JPH0577697B2 - - Google Patents

Description

[Detailed description of the invention]

(Industrial Application Field) The present invention relates to polyolefin resin particles whose particle surface layer is halogenated, particularly polyolefin resin particles which contain an easily volatile blowing agent and whose particle surface layer is halogenated. The present invention relates to a manufacturing method. (Prior Art and Problems) The polyolefin resin particles of the present invention whose surface layer portions are halogenated are a novel substance that has not been described in any literature. Conventionally, highly elastic resin foams have been manufactured using polyethylene, polypropylene, and compositions in which polyethylene is blended with polystyrene as raw resins. However, when these raw material beads contain an easily volatile foaming agent, they have extremely poor retention of the foaming agent, and therefore cannot be sold as raw material beads like expandable polystyrene; Currently, they are commercially available as foamed pre-expanded particles or foamed molded bodies. As a measure to overcome this drawback, after halogenating the surface layer of polyethylene particles in aqueous suspension,
A patent application was made in 1980 for a method of impregnating with an easily volatile foaming agent.
-97548. however,
This invention aims to improve foaming agent retention by forming a film with gas barrier properties on the resin surface by halogenating the surface layer of polyolefin resin particles. Although the agent retention has improved compared to conventional products, it may not be sufficient depending on the type of resin.
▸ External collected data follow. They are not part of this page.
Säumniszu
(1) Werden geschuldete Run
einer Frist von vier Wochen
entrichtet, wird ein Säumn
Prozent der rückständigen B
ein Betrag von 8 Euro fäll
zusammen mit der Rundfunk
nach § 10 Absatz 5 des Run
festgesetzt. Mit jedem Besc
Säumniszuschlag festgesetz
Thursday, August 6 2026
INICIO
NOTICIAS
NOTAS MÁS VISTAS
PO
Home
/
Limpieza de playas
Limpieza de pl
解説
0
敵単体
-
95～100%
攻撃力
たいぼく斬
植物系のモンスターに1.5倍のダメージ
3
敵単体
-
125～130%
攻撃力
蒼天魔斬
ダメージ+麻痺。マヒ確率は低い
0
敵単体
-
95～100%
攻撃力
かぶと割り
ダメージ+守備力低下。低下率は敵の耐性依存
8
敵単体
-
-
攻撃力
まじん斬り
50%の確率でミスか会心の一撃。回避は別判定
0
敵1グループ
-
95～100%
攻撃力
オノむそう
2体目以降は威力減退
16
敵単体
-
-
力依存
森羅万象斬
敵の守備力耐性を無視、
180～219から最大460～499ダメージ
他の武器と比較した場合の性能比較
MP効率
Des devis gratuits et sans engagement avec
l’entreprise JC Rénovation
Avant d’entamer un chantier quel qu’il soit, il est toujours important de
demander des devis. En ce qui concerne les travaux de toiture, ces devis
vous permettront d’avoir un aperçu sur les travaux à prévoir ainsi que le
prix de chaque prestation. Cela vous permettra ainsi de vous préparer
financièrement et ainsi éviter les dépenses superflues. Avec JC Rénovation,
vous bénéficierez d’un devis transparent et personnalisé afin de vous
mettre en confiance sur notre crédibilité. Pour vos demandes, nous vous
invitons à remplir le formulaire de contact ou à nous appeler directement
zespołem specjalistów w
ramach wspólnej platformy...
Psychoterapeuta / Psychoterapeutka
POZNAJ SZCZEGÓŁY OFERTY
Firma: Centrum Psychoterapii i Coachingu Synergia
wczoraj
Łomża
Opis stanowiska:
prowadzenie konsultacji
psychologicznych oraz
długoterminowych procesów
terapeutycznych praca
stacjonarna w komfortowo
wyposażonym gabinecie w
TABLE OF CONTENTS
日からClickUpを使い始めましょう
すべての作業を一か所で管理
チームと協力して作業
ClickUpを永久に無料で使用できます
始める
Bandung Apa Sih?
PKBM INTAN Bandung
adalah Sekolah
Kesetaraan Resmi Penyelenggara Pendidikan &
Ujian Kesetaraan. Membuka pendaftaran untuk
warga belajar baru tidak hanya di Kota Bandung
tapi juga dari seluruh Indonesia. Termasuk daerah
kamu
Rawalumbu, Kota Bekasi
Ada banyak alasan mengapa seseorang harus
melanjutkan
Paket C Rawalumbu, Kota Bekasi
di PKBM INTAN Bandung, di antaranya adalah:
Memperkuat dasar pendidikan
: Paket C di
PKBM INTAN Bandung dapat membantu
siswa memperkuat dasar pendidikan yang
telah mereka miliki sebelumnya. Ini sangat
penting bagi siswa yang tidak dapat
It has also become clear that the ease of halogenation and foaming agent retention vary widely depending on the method of manufacturing the particles used. (Means for Solving the Problems) The present invention essentially solves these problems, and provides a completely novel method for producing polyolefin resin particles that has not existed in the past. That is, the present invention is characterized by dispersing polyolefin resin pellets obtained by the hot cut method in water, irradiating the pellets with ultraviolet rays in the presence of halogen gas to halogenate the surface layer of the pellets, and impregnating the pellets with an easily volatile blowing agent. The content is a method for producing polyolefin resin particles. The polyolefin resins mentioned here include low-density polyethylene, high-density polyethylene, linear low-density polyethylene, polypropylene, ethylene-propylene random copolymer, ethylene-vinyl acetate copolymer, ethylene-styrene copolymer, and vinegar. These include bistyrene copolymer, chlorinated polyethylene, etc., and these may be used alone or in combination with each other.
Further, other resins may be mixed with these polyolefin resins. In this case, the polyolefin resin is at least 50% by weight.
Further, these polyolefin resins may be crosslinked with peroxide or the like. A typical method for resin granulation is extrusion pelletization. There are two further types of extrusion methods: one is the strand cut method in which the resin extruded from the die is pulled out, cooled, and then cut, and the other is the strand cut method in which the resin extruded from the die is arbitrarily cut on the spot. This is a hot cut method where the length is cut. In the strand cut method, the resin is cooled and hardened after applying tension, so that residual strain exists in the segments within the pellet. If this pellet is directly halogenated, the pellet surface cannot be uniformly halogenated due to the distortion of the segments, and an incompletely shaped halogenated film is formed. When pellets whose surfaces are halogenated in this way are impregnated with an easily volatile blowing agent, the internal pressure is dissipated through the thin part of the halogenated film, and the gas barrier property, which is the first feature of the present invention, is fully exhibited. It becomes a difficult situation. Also, when foaming these pellets, if the surface halogenated film is uneven, the internal unhalogenated part will be exposed from the thin part of the film when the surface stretches, and the foaming agent will escape from there. Moreover, since halogenated polyolefin and normal polyolefin have different physical properties such as tensile strength, it becomes difficult to obtain a foam with a high degree of foaming. As described above, the problem of distortion of segments within pellets has a very important meaning in making effective use of the technology of halogenating the surface layer of polyolefin resin particles. In the present invention, hot-cut pellets are used instead of strand-cut pellets. In this way, residual distortion within the pellet can be minimized. The hot cut method used in the present invention does not pull out the resin and rapidly cool it as in the strand cut method, but cuts the resin extruded from the die on the spot, so the distortion during extrusion is reduced. Although present, large tensile strain as in the strand cut method does not remain, and the pellet surface becomes relatively uniform.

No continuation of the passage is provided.